> **EXERCISE AIM**: Omit all pictures. Reproduce exactly the lines from the first line of the records below through the line with "Lali Espósito y".

Items from a dataset:
————
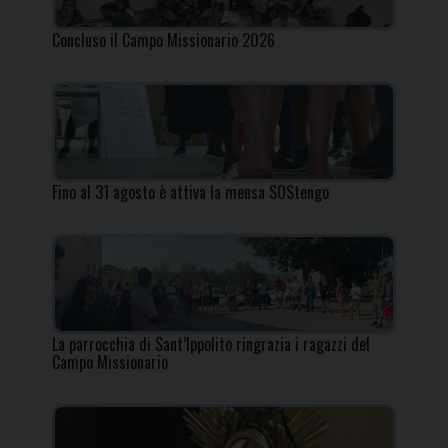
Concluso il Campo Missionario 2026
Fino al 31 agosto è attiva la mensa SOStengo
La parrocchia di Sant’Ippolito ringrazia i ragazzi del
Campo Missionario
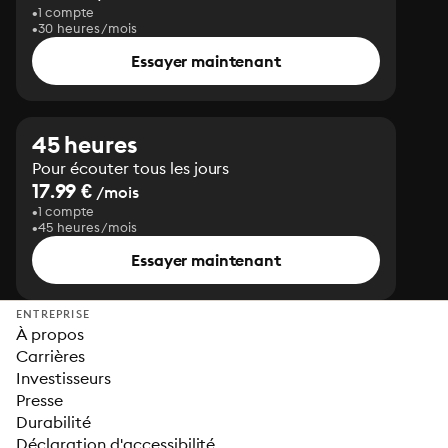
1 compte
30 heures/mois
Essayer maintenant
45 heures
Pour écouter tous les jours
17.99 €
/mois
1 compte
45 heures/mois
Essayer maintenant
ENTREPRISE
À propos
Carrières
Investisseurs
Presse
Durabilité
Déclaration d'accessibilité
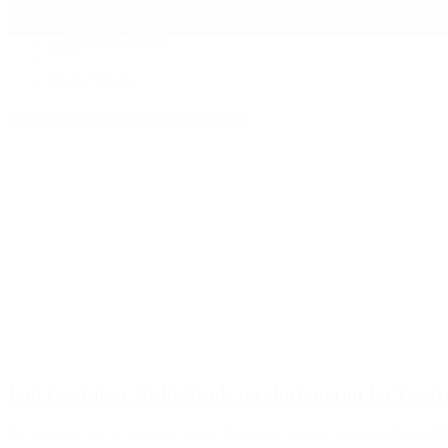
Mundo
Quiénes Somos
Inicio
>
Nicky Nicole
Etiquetas Archivadas: Nicky Nicole
Lali Espósito y Nicki Nicole revolucionaron La Voz A
Por primera vez se juntaron estas chicas que son las más populares de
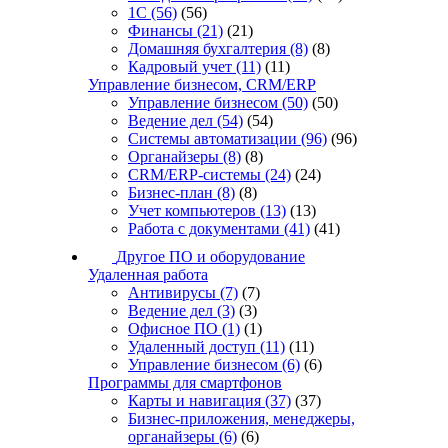
1С
(56)
(56)
Финансы
(21)
(21)
Домашняя бухгалтерия
(8)
(8)
Кадровый учет
(11)
(11)
Управление бизнесом, CRM/ERP
Управление бизнесом
(50)
(50)
Ведение дел
(54)
(54)
Системы автоматизации
(96)
(96)
Органайзеры
(8)
(8)
CRM/ERP-системы
(24)
(24)
Бизнес-план
(8)
(8)
Учет компьютеров
(13)
(13)
Работа с документами
(41)
(41)
Другое ПО и оборудование
Удаленная работа
Антивирусы
(7)
(7)
Ведение дел
(3)
(3)
Офисное ПО
(1)
(1)
Удаленный доступ
(11)
(11)
Управление бизнесом
(6)
(6)
Программы для смартфонов
Карты и навигация
(37)
(37)
Бизнес-приложения, менеджеры,
органайзеры
(6)
(6)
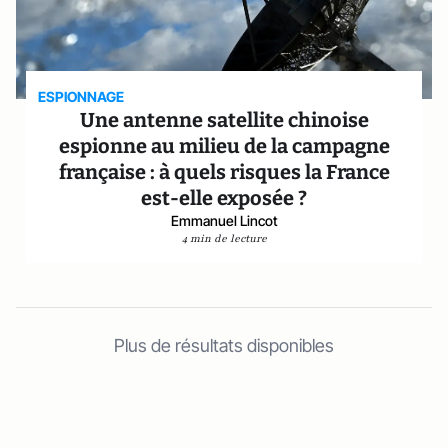
ESPIONNAGE
Une antenne satellite chinoise
espionne au milieu de la campagne
française : à quels risques la France
est-elle exposée ?
Emmanuel Lincot
4 min de lecture
Plus de résultats disponibles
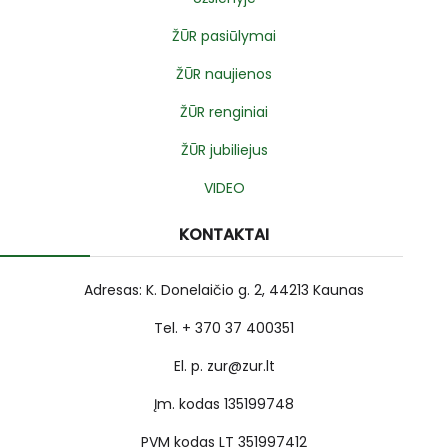
ŽŪR pasiūlymai
ŽŪR naujienos
ŽŪR renginiai
ŽŪR jubiliejus
VIDEO
KONTAKTAI
Adresas: K. Donelaičio g. 2, 44213 Kaunas
Tel. + 370 37 400351
El. p. zur@zur.lt
Įm. kodas 135199748
PVM kodas LT 351997412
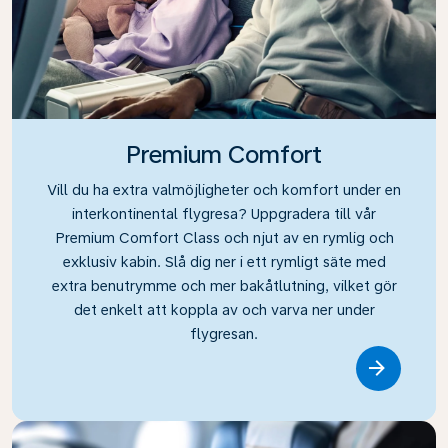
Premium Comfort
Vill du ha extra valmöjligheter och komfort under en
interkontinental flygresa? Uppgradera till vår
Premium Comfort Class och njut av en rymlig och
exklusiv kabin. Slå dig ner i ett rymligt säte med
extra benutrymme och mer bakåtlutning, vilket gör
det enkelt att koppla av och varva ner under
flygresan.
Link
————
> **SOLUTION FOR THIS TASK**:
Concluso il Campo Missionario 2026
Fino al 31 agosto è attiva la mensa SOStengo
La parrocchia di Sant’Ippolito ringrazia i ragazzi del
Campo Missionario
1 compte
30 heures/mois
Essayer maintenant
45 heures
Pour écouter tous les jours
17.99 €
/mois
1 compte
45 heures/mois
Essayer maintenant
ENTREPRISE
À propos
Carrières
Investisseurs
Presse
Durabilité
Déclaration d'accessibilité
Mundo
Quiénes Somos
Inicio
>
Nicky Nicole
Etiquetas Archivadas: Nicky Nicole
Lali Espósito y Nicki Nicole revolucionaron La Voz A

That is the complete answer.